Por las noches, la gran protagonista de la vida social era la radiofonía. Gracias a la constancia de un grupo de médicos conocidos como «los locos de la azotea», las transmisiones se convirtieron en un ritual comunitario muy particular. «Era tal el suceso de la radio que, por lo general, se juntaban vecinos y vecinas en las casas porque había un aparato cada 15 manzanas, entonces se juntaban a escucharla, sobre todo cuando había algún acontecimiento especial», relató el escritor. Al respecto, rescató un tierno recuerdo de infancia de Julio Cortázar de cuando se transmitió la mítica pelea entre el boxeador argentino Luis Ángel Firpo y Jack Dempsey en 1923: «Él era un niño y recordaba cómo su casa se llenó de gente porque un tío suyo tenía una radio. Y también lo curioso era que la radio no transmitía la pelea, sino los cables de la pelea leídos de una manera teatral para darle un poco de énfasis a la noticia».
Los años 20 funcionaron además como la rampa de lanzamiento internacional para los mayores íconos culturales del país. Por un lado, Benito Quinquela Martín aprovechó su estrecha amistad con el presidente Marcelo T. de Alvear, quien le obsequió una obra del pintor boquense al Príncipe de Gales durante su visita oficial, convirtiéndolo desde entonces en un artista muy requerido en Europa.
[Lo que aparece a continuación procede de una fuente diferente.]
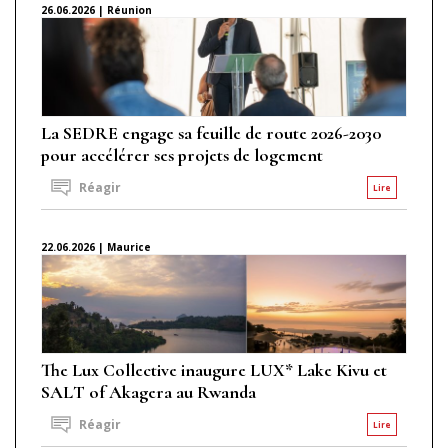
26.06.2026 | Réunion
La SEDRE engage sa feuille de route 2026-2030
pour accélérer ses projets de logement
Réagir
Lire
22.06.2026 | Maurice
The Lux Collective inaugure LUX* Lake Kivu et
SALT of Akagera au Rwanda
Réagir
Lire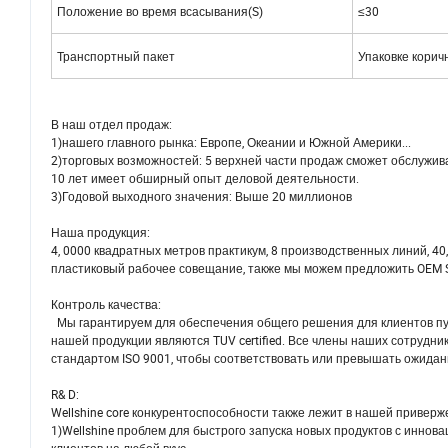
Положение во время всасывания(S)
≤30
Транспортный пакет
Упаковке корич
В наш отдел продаж:
1)нашего главного рынка: Европе, Океании и Южной Америки...
2)торговых возможностей: 5 верхней части продаж сможет обслужив
10 лет имеет обширный опыт деловой деятельности.
3)Годовой выходного значения: Выше 20 миллионов
Наша продукция:
4, 0000 квадратных метров практикум, 8 производственных линий, 4
пластиковый рабочее совещание, также мы можем предложить OEM Se
Контроль качества:
Мы гарантируем для обеспечения общего решения для клиентов путе
нашей продукции являются TUV certified. Все члены наших сотрудни
стандартом ISO 9001, чтобы соответствовать или превышать ожида
R& D:
Wellshine core конкурентоспособности также лежит в нашей привер
1)Wellshine проблем для быстрого запуска новых продуктов с инн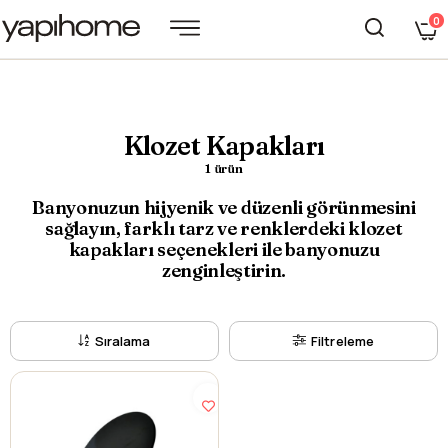
0
Klozet Kapakları
1 ürün
Banyonuzun hijyenik ve düzenli görünmesini
sağlayın, farklı tarz ve renklerdeki klozet
kapakları seçenekleri ile banyonuzu
zenginleştirin.
Sıralama
Filtreleme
Por el otro, Carlos Gardel y José Razzano fueron convocados para agasajar al mismo príncipe británico en una estancia, en una velada que concluyó con una postal desopilante cuando los selectos invitados terminaron bailando tangos y cuecas abrazados entre sí, provocando «una sorpresa para los paisanos que miraban por la ventana cómo estos hombres se abrazaban y bailaban tangos, cuecas y todo tipo de música telúrica».
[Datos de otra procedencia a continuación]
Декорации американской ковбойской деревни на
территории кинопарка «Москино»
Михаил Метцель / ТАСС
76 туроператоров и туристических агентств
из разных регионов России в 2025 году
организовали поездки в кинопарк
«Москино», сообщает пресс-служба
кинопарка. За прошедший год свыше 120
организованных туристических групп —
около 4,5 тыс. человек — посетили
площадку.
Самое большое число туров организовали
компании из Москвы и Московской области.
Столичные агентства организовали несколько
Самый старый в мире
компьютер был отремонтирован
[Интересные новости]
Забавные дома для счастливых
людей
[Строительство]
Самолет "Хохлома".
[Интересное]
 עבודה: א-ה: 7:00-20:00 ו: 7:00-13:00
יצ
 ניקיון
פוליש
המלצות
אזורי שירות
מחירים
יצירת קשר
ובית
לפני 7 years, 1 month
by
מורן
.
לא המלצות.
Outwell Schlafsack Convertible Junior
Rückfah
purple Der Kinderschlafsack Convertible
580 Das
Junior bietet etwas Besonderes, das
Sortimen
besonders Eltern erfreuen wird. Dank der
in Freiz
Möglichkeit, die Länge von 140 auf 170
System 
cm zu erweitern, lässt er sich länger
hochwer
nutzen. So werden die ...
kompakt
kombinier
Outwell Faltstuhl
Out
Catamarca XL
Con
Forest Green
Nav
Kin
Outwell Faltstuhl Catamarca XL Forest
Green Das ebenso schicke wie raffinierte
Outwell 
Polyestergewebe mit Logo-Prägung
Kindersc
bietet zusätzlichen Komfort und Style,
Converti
El desenfreno de los Años Locos, definido por Balmaceda como «años de consumo, de recreación, de no pensar mucho en el futuro, de vivir el momento e inclusive de endeudarse porque después se veía cómo resolver», chocó de frente contra la implacable crisis económica mundial de 1929, apagando la fiesta de golpe. Sin embargo, el historiador concluyó destacando que las bases de nuestra vida cotidiana actual se moldearon allí: «Si hoy vemos una mujer caminando con pantalones es porque se luchó en esa época para conseguirlo». Del mismo modo, recordó que si hoy un hombre puede caminar en mangas de camisa en pleno verano, es producto de una intensa campaña que hizo el diario Crítica para que no fueran castigados socialmente por sacarse el saco, demostrando que el deporte masivo, los espectáculos, el maquillaje y el turismo masivo que hoy disfrutamos en las grandes ciudades nacieron en esa inolvidable e irrepetible década de 1920.